In Sprout's class there are a few children who have been sent home mid-day for extreme misbehavior, and many afternoons include recounts of endless classtime lost with classroom management.
A girl in Sprout's class told the story of Chucky - the horror movie. Fortunately, Sprout thought she was saying "Chookie" (chicken), so it didn't make much sense to her. She has found the girls in her class to be manipulative. The same one who tells about Chucky also talks about Satan killing Jesus, and cries and causes drama if Sprout says she doesn't want to participate in her recess "storytimes".
I've heard about lots of lying.
So here's the thing - I want to be able to share about sex freely with my kids, when I think they are old enough. I want to have the conversation about drugs - I don't want the school having it from preschool on up for me (and they do). I don't want to keep my kids in a sheltered bubble, but I want them to be in a safe and kind environment where their job is learning - learning reading, maths, science, technology, english, and everything else. The things they need to learn about as they grow up, and need to know about the world, are things I want to be communicated by a loving and thoughtful parent, not a fourth grader on the playground. I want their peers to be kids who are in families that value kindness, honesty, responsibility, and discipline.

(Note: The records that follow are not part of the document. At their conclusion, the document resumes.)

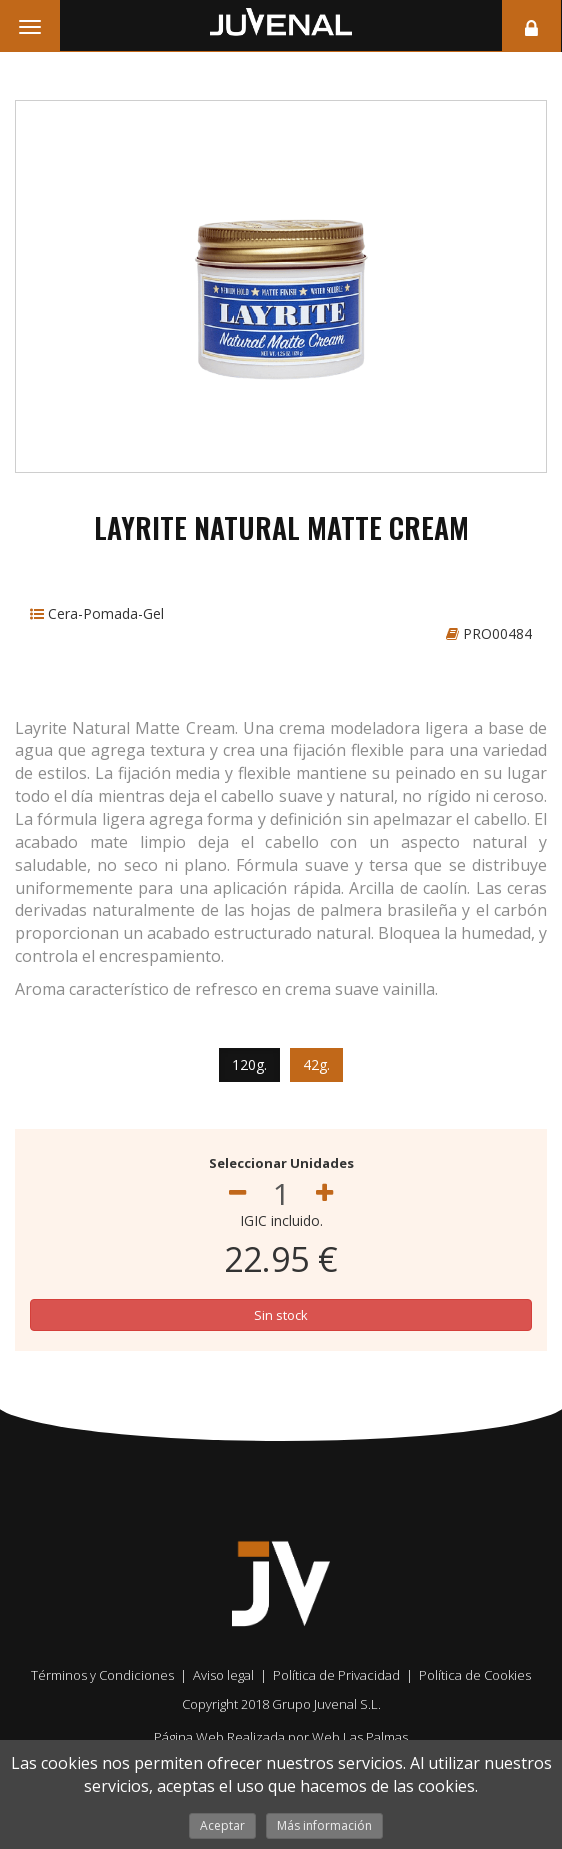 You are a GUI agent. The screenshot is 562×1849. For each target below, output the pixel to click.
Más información (324, 1825)
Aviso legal (223, 1675)
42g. (316, 1064)
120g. (249, 1064)
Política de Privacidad (336, 1675)
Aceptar (222, 1825)
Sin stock (281, 1315)
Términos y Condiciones (102, 1675)
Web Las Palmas (360, 1737)
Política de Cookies (475, 1675)
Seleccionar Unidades (281, 1163) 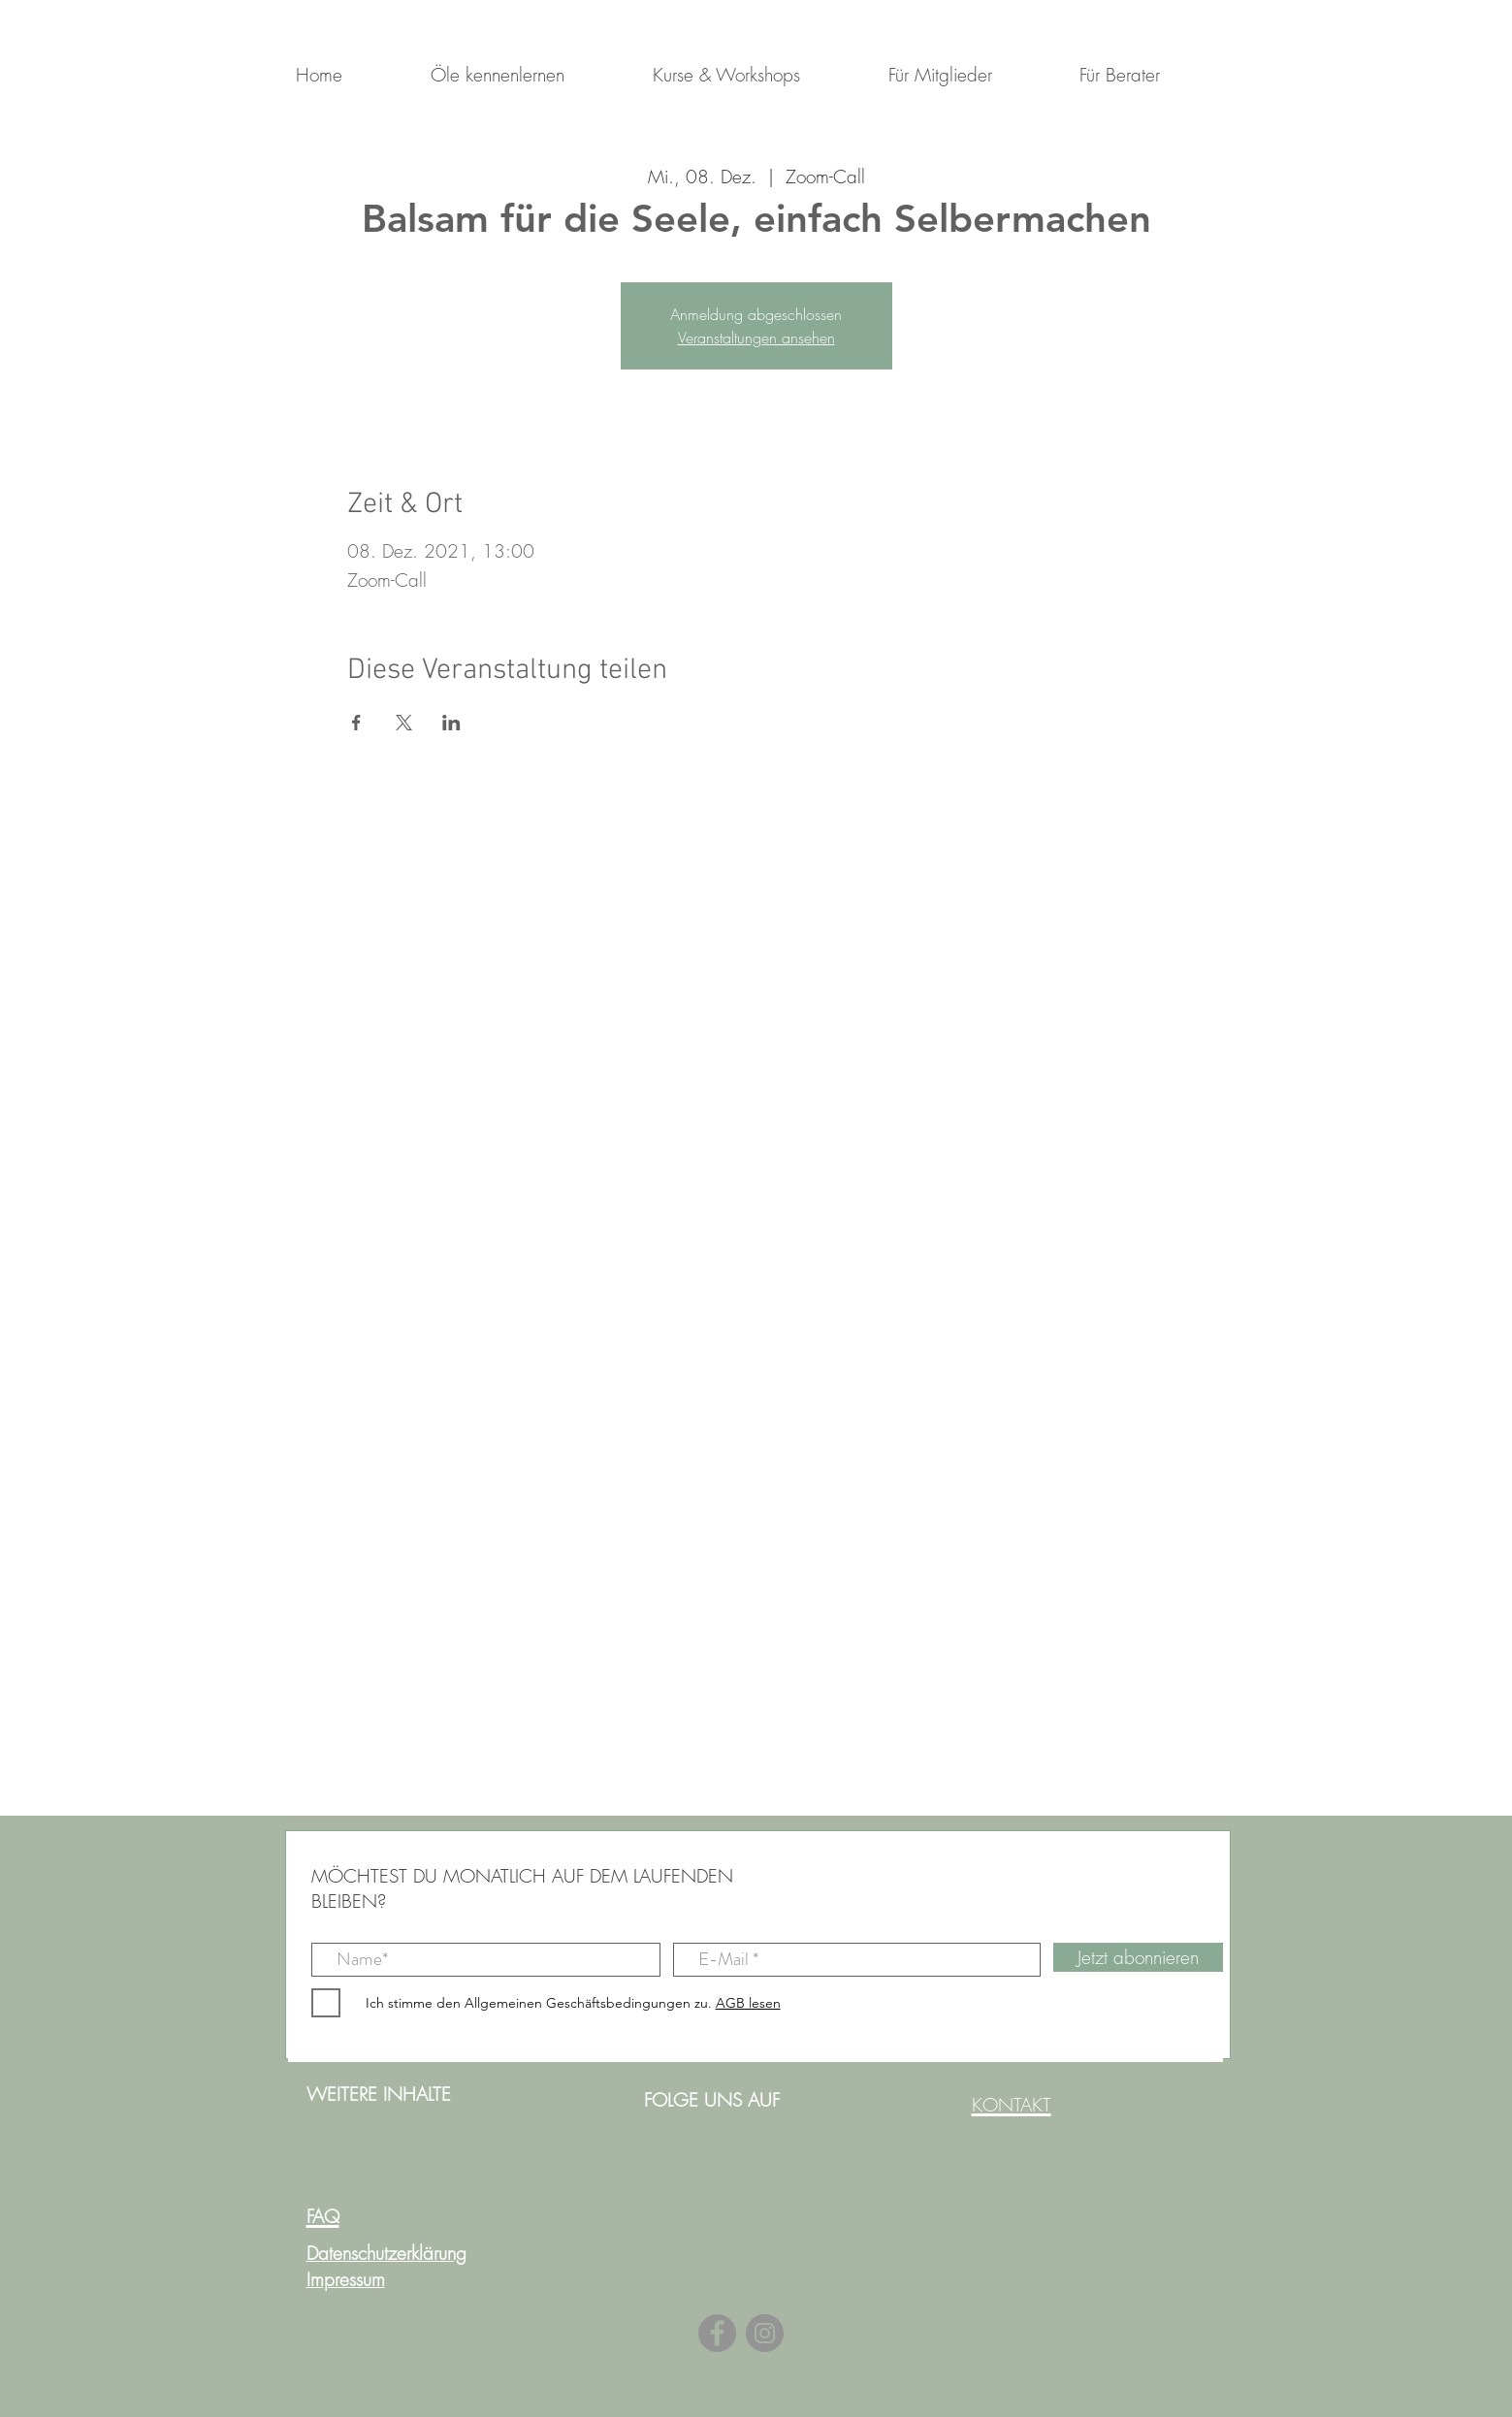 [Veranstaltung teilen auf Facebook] (356, 722)
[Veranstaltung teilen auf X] (404, 722)
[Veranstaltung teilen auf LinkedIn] (451, 722)
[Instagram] (765, 2333)
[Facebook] (717, 2333)
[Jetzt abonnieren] (1138, 1957)
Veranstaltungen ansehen (756, 337)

I don't know if this is a public vs private school issue, or if this is America and I'm just not used to it, or if I am too sensitive and need a thicker skin. What I do know is that what I hear coming home from school often makes me feel unhappy, and I don't know what to do about it. I have many good friends doing public school, and feeling happy with it. I also have many friends homeschooling or hybrid homeschooling. When do you keep going, and hope it gets better, and when to cut your losses and make a change?
There are so many things I am really happy with at this school, but unfortunately, the kids aren't one of them...and that's kind of a big part. I'd love your thoughts.